Copy each line below that has "cuadros".

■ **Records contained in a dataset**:
□ □ □ □ □

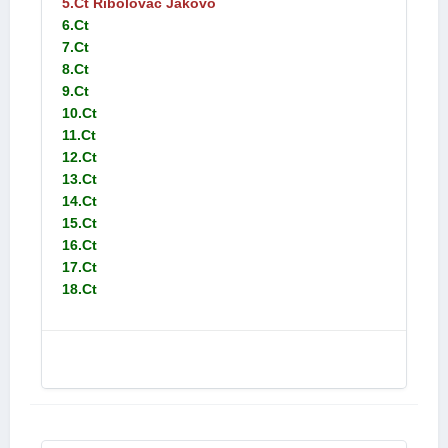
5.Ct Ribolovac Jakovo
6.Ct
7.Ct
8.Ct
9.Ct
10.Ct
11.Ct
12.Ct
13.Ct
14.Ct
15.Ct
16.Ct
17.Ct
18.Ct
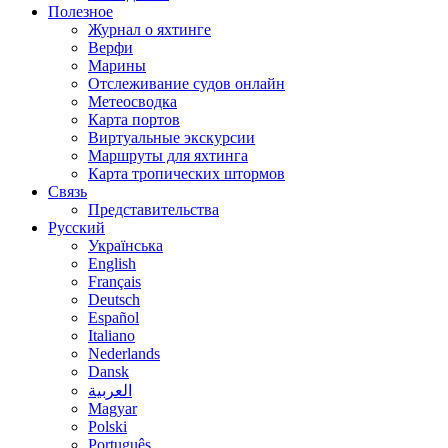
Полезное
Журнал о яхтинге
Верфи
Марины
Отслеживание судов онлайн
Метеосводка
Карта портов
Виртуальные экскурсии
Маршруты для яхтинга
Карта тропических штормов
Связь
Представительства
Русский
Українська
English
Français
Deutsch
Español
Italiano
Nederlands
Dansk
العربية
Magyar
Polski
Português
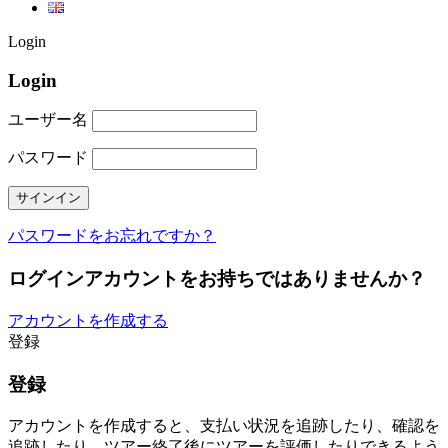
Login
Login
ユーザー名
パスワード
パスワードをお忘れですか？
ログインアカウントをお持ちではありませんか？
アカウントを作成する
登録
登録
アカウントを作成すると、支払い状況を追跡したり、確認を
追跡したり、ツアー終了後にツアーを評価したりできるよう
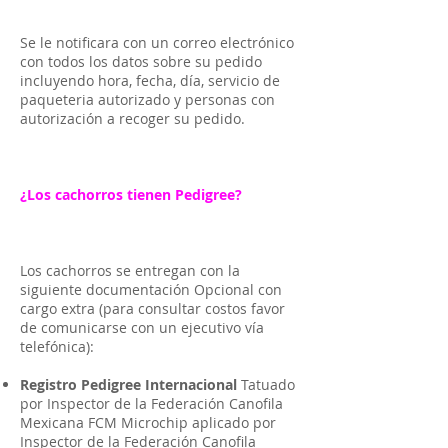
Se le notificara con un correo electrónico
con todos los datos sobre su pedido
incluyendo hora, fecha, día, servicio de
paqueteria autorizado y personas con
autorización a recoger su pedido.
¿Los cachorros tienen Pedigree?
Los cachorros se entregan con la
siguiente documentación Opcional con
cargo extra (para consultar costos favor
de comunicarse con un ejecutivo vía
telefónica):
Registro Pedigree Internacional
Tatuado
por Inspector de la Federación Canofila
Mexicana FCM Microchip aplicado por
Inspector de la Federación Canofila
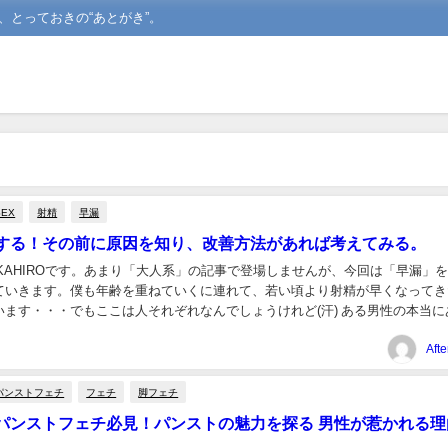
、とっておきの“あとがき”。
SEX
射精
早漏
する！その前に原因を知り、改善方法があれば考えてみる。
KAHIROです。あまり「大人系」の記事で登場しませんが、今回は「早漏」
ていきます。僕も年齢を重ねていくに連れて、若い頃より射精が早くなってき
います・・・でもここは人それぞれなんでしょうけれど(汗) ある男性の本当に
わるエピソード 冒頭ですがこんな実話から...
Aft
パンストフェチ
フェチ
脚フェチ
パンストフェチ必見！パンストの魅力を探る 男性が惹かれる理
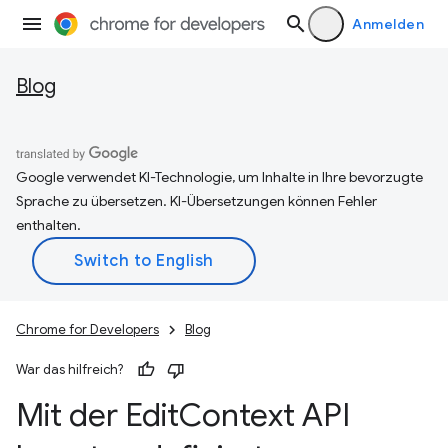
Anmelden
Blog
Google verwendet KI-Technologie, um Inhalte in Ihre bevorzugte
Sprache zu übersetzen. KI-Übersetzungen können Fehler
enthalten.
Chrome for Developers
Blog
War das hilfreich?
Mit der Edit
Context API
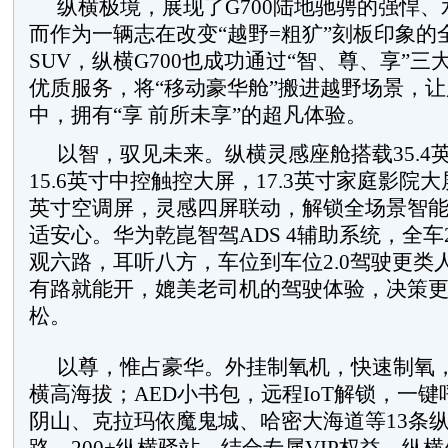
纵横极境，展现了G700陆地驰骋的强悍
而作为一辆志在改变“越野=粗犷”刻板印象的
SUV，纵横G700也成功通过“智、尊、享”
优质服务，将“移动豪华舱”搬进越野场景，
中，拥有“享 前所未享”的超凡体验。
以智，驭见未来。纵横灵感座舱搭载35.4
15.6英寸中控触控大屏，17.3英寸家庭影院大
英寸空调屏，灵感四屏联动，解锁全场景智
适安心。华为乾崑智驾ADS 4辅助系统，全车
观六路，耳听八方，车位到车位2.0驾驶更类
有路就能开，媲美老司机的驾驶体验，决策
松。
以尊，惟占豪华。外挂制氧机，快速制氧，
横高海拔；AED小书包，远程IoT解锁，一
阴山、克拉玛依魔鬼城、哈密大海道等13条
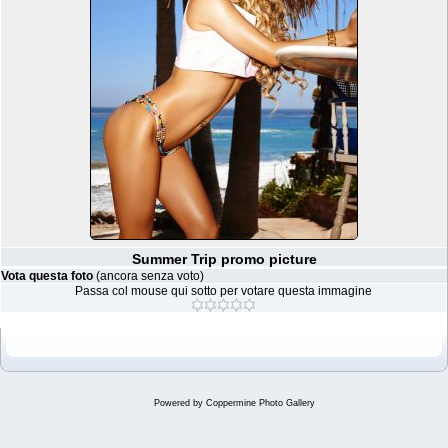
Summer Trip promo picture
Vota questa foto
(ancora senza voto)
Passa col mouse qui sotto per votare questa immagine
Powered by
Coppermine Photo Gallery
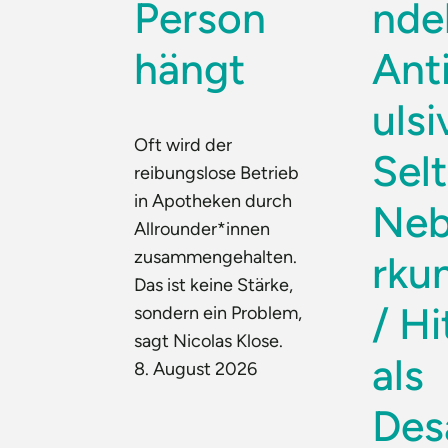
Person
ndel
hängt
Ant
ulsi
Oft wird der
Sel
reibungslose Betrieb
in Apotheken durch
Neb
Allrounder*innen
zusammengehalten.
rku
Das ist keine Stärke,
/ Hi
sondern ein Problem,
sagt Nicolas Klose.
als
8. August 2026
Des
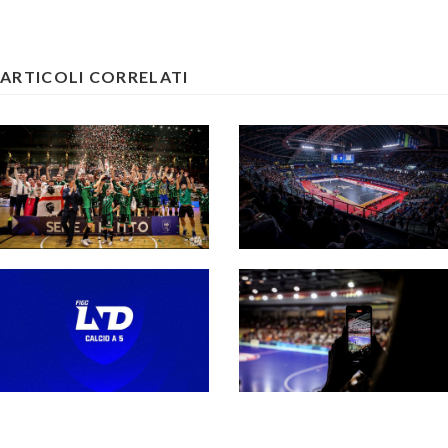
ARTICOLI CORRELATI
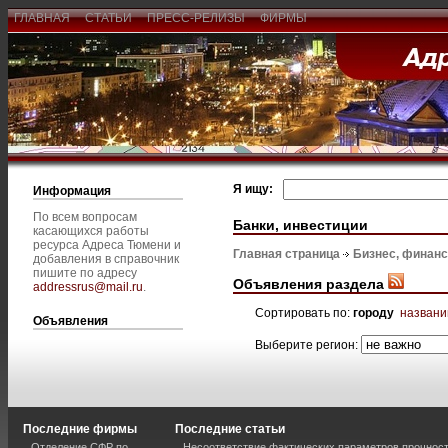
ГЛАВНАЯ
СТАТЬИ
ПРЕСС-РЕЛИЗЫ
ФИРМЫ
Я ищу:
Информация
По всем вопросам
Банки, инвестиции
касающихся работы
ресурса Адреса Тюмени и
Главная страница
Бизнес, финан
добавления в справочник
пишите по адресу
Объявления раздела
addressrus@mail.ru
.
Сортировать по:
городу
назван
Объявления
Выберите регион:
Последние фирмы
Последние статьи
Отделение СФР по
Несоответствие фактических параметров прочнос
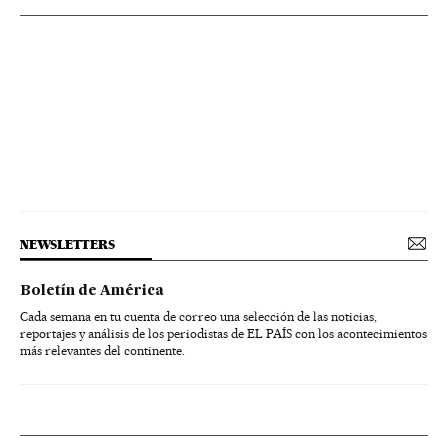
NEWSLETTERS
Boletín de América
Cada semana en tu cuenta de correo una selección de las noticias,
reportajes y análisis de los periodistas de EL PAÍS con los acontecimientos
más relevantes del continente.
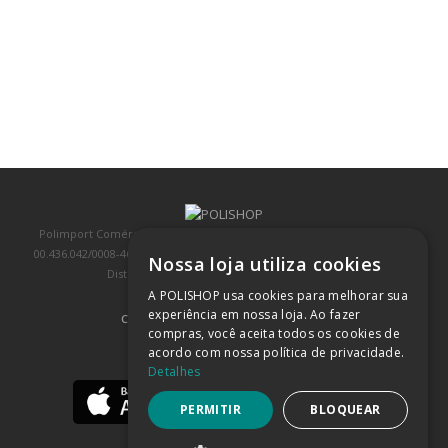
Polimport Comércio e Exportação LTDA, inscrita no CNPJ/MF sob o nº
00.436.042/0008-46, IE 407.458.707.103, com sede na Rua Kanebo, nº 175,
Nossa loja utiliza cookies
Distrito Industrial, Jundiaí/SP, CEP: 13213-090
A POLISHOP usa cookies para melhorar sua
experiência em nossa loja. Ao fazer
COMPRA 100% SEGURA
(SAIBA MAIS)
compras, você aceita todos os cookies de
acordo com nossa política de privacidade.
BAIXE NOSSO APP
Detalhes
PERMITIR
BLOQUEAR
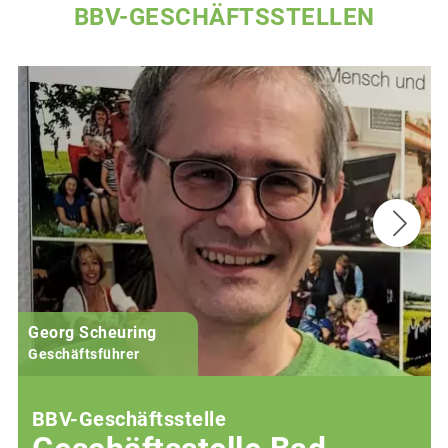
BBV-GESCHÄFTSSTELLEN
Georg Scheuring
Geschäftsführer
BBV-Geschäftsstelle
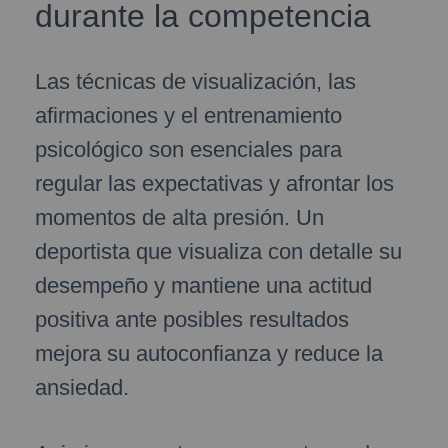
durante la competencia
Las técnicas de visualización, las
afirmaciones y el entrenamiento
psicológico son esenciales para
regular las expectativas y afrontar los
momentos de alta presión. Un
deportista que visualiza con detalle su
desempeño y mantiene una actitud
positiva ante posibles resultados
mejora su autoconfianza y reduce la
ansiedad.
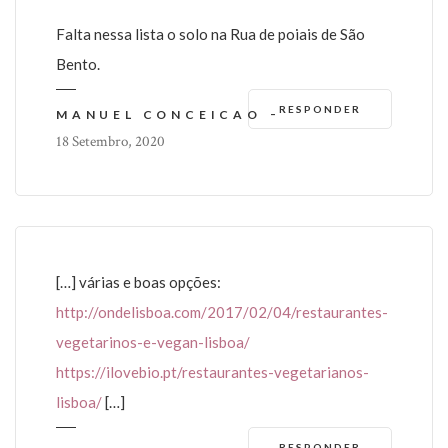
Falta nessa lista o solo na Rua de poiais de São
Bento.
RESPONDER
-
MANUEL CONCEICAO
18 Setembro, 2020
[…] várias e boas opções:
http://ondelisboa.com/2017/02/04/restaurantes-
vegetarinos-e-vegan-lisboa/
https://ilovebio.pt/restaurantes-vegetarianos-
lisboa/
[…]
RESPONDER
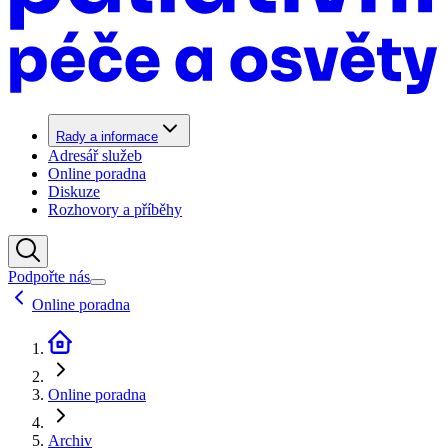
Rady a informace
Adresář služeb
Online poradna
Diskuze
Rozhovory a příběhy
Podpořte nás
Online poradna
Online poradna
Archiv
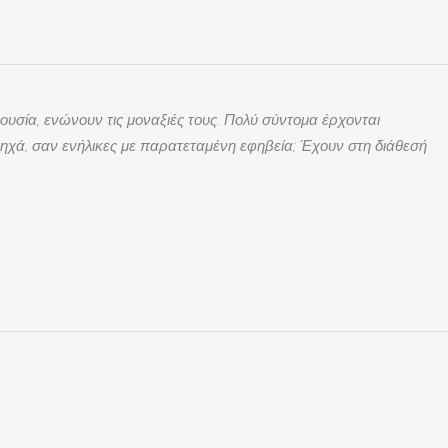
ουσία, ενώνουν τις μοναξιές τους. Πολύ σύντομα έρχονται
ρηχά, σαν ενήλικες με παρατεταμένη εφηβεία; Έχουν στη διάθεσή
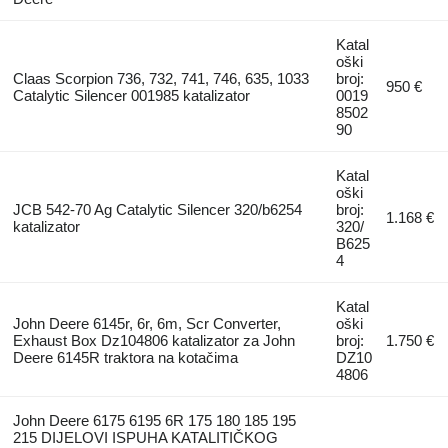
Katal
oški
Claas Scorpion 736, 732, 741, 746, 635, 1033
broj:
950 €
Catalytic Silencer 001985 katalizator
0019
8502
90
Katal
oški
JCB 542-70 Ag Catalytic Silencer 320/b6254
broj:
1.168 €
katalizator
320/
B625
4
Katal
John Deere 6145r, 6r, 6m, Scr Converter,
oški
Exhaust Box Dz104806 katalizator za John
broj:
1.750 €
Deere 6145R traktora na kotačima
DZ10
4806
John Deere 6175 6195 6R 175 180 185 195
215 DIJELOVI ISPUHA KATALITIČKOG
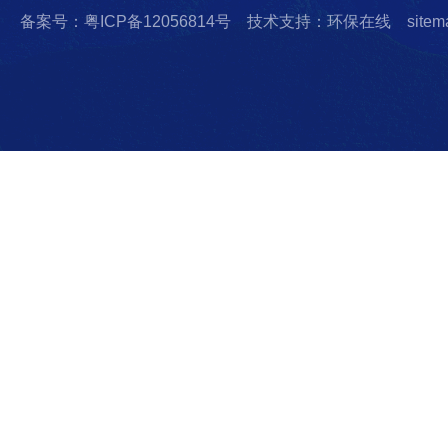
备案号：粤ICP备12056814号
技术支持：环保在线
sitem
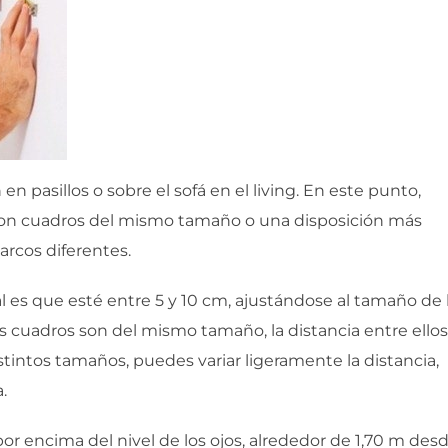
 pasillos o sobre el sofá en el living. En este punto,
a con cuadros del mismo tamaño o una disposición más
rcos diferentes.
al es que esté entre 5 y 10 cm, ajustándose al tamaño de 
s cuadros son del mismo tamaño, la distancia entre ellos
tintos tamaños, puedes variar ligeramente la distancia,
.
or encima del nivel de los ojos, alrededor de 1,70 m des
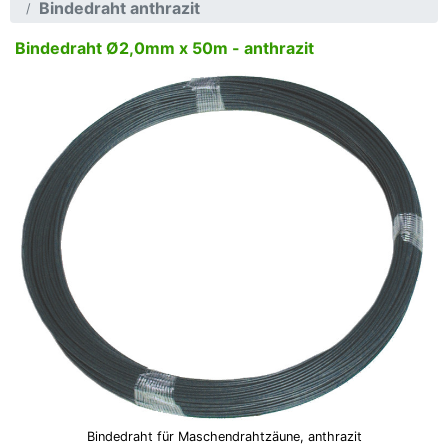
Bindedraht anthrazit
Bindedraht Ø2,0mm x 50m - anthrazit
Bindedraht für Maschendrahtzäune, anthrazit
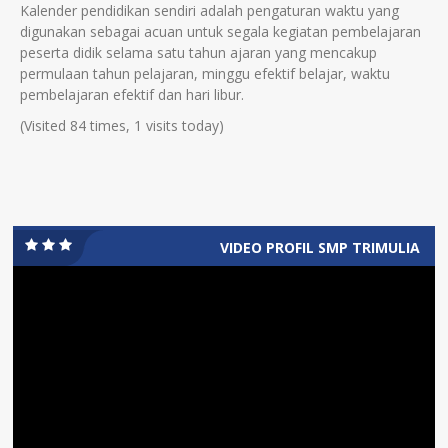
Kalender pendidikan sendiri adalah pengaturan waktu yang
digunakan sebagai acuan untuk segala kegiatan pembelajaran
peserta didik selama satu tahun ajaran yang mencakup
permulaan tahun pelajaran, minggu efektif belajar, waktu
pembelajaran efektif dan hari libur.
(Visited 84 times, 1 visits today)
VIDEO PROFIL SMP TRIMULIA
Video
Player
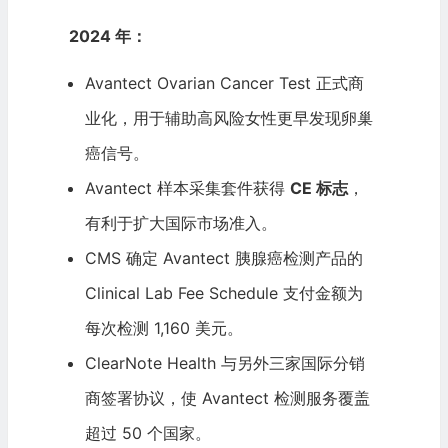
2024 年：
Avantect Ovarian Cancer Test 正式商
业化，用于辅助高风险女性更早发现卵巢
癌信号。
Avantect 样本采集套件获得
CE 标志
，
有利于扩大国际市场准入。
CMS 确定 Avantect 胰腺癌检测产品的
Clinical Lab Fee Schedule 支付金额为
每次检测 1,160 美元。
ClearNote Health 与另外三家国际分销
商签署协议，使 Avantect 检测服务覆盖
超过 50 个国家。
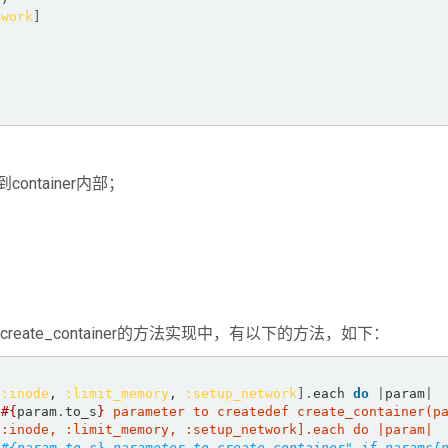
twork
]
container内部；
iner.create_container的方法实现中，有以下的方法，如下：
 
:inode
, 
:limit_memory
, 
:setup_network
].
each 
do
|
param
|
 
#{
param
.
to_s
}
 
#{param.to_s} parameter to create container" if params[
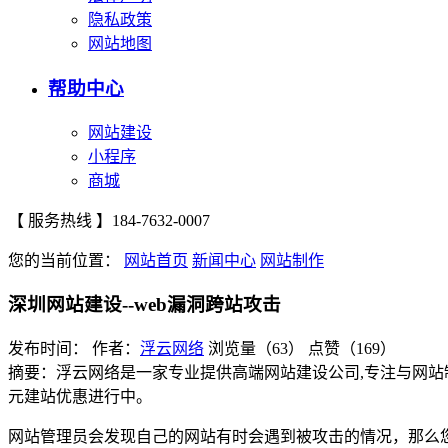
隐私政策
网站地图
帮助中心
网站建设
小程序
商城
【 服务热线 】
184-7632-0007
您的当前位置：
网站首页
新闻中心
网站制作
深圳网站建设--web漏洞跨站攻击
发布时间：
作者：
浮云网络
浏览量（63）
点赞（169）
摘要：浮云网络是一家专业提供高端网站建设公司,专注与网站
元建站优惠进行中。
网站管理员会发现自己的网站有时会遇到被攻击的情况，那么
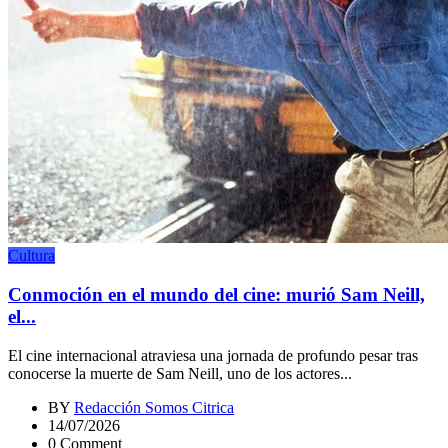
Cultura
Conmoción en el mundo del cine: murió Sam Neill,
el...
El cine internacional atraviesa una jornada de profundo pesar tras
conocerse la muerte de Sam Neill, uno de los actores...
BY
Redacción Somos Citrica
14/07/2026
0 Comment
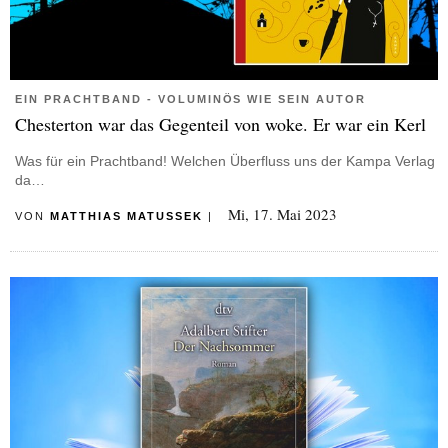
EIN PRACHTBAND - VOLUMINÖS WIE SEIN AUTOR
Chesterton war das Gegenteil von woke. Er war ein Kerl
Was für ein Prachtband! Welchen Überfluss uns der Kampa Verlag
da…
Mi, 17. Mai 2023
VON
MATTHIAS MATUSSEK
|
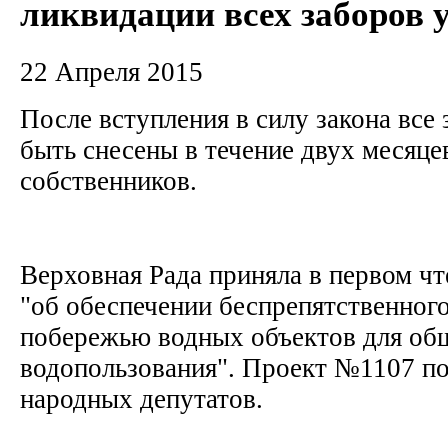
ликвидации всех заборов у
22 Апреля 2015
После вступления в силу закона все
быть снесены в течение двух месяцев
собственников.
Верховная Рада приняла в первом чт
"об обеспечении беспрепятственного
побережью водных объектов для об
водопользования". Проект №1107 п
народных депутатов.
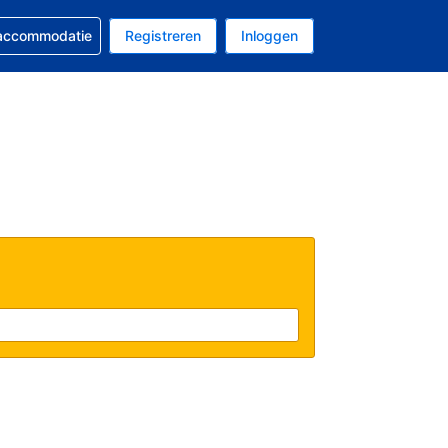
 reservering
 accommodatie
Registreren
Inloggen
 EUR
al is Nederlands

□ □ □ □ □

■ **Answer section**:
a con cuadros del mismo tamaño o una disposición más
s cuadros son del mismo tamaño, la distancia entre ellos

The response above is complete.